Il 5 novembre la notizia è arrivata anche su alcuni siti e testate italiani, ad esempio Gli Occhi della Guerra e Libero, che di nuovo citano Nova24 come propria fonte.
A questo punto la storia ha assunto le caratteristiche di cui parlano anche da Fidanza e Meloni.
Scrive ad esempio Libero: “Carte di credito prepagate e senza nome date in regalo ai migranti, in modo che possano circolare liberamente per l’Europa. A distribuire tali carte sarebbero l’Unhcr e l’Ue in collaborazione con MasterCard e il magnate ungherese George Soros”.
L’Italia, in ogni caso, è in buona compagnia: la bufala negli stessi giorni è rimbalzata su moltissimi siti esteri di estrema destra e di controinformazione, venendo talvolta ripresa anche da testate giornalistiche, in tutta Europa. Possiamo citare ad esempio la Germania (qui il fact-checking di Ard) e la Svezia (qui la notizia falsa).

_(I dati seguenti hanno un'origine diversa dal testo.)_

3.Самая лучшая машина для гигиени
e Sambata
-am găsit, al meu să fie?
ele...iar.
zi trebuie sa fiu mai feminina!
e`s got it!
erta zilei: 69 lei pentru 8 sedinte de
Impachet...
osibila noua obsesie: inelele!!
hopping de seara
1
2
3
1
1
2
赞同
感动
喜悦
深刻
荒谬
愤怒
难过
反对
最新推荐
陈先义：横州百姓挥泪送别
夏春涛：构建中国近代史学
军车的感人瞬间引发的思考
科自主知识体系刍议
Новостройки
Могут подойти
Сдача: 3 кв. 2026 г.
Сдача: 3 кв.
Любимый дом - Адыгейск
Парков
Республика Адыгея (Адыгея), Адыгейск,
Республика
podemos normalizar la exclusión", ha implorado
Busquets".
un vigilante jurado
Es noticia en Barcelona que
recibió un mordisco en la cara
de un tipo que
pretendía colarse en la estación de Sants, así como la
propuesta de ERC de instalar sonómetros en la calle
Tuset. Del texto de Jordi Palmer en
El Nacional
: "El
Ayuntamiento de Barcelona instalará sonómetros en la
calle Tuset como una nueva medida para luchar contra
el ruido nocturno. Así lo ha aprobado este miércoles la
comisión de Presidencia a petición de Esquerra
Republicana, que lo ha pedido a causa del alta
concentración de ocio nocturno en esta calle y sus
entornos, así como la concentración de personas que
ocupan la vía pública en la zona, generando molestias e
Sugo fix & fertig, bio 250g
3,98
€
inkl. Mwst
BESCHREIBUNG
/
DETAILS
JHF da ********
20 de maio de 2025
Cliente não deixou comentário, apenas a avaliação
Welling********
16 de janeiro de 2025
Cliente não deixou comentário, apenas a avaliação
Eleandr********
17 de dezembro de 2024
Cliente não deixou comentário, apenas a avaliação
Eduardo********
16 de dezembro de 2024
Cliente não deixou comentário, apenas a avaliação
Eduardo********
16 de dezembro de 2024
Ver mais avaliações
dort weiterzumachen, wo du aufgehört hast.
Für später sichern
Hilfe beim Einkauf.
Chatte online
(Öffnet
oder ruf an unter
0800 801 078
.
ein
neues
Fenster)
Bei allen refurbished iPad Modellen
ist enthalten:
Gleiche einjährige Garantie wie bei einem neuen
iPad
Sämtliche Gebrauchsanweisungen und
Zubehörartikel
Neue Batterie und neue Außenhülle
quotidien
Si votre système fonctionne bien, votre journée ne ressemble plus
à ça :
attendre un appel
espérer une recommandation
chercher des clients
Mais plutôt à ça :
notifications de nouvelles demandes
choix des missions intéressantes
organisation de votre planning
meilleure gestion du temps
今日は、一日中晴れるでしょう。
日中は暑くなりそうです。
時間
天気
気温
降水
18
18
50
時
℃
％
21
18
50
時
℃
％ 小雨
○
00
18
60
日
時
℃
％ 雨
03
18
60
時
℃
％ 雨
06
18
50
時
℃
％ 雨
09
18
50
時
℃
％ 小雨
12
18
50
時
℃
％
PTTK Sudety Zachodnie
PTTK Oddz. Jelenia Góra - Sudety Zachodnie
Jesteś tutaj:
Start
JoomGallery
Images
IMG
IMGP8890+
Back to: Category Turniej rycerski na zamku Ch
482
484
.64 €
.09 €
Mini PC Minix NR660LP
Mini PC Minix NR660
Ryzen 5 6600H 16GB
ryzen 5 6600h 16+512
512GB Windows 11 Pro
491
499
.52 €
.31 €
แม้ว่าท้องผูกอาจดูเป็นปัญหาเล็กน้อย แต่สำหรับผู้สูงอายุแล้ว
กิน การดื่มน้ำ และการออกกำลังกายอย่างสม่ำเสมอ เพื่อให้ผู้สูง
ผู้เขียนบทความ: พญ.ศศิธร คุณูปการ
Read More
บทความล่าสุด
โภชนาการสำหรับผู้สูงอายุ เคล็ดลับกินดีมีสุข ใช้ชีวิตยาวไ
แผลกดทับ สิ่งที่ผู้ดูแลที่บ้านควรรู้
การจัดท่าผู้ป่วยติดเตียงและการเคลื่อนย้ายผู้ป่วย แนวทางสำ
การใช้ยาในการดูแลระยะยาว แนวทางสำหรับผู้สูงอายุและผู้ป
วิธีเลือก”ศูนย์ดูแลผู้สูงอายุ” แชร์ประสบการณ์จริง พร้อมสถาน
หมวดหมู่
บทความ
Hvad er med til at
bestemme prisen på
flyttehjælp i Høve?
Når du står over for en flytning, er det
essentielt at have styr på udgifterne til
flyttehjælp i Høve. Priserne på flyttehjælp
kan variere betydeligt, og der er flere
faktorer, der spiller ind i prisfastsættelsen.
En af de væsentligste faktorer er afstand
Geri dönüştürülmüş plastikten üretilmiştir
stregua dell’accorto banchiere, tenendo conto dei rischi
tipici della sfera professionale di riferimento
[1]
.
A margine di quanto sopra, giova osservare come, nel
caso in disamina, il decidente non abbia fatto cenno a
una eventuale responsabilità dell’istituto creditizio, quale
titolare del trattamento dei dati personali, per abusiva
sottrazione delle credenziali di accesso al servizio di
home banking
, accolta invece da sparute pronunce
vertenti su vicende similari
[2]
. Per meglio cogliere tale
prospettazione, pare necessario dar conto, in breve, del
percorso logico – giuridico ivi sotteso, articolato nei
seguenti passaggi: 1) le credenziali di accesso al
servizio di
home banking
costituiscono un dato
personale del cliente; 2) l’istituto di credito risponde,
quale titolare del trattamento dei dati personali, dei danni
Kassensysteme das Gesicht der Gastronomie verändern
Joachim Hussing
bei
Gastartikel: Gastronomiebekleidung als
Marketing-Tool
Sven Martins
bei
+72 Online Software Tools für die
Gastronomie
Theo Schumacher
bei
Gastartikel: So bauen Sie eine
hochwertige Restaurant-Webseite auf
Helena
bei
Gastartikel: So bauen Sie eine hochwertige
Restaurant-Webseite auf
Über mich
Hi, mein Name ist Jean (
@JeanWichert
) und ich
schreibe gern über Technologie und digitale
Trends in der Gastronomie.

In questa notizia falsa vengono mischiate tre notizie distinte e viene creato un caso ad arte per attaccare dei bersagli precisi.
Nel 2011, l’Unhcr ha lanciato in Moldavia un programma che ha permesso ai beneficiari dei sussidi offerti dall’agenzia dell’Onu di accedere ai propri soldi (tre euro al giorno, 30-36 al mese) tramite bancomat.
In questo modo, si voleva velocizzare e semplificare la distribuzione dei sussidi che normalmente l’Unhcr assegna ai richiedenti asilo. Il programma è stato inoltre potenziato nel 2016. Un’altra iniziativa del genere è poi stata lanciata in Grecia nel 2017.
Vicenda separata è invece la partnership che nel 2016 è stata stretta tra Mastercard e il Ministero del lavoro della Serbia, per far sì che agli aventi diritto allo status di rifugiato (siriani, iracheni e afghani) venisse dato un bancomat per far fronte alle spese necessarie quotidiane.
E questa è un’altra iniziativa, non collegata con la precedente, visto che l’Unhcr non ha qui alcun ruolo.
Nel 2017, poi, sempre Mastercard ha annunciato un piano per esplorare la possibilità di avviare un’iniziativa comune con Soros (probabilmente con la sua fondazione Open Society, ma questo non è specificato nel comunicato di Mastercard), per aiutare le comunità più vulnerabili, in particolare migranti e rifugiati. L’iniziativa dovrebbe chiamarsi Humanity Ventures.
Questa è un’altra iniziativa ancora, diversa dalle precedenti: dalle prime, in quanto l’Unhcr non ha qui alcun ruolo, e dalla seconda, in quanto qui si tratta di un progetto che — stavolta sì — coinvolge Soros ma che non ha ancora visto la luce.
Prima ancora che, il 12 novembre, Giorgia Meloni diffondesse il proprio video su Facebook, il sito americano di debunking Snopes aveva già smontato la notizia e ricostruito l’accaduto il 6 del mese.
Così anche il debunker italiano David Puente e il sito anti-bufale Butac, oltre alle testate francesi e tedesche — tra le altre — che abbiamo citato prima.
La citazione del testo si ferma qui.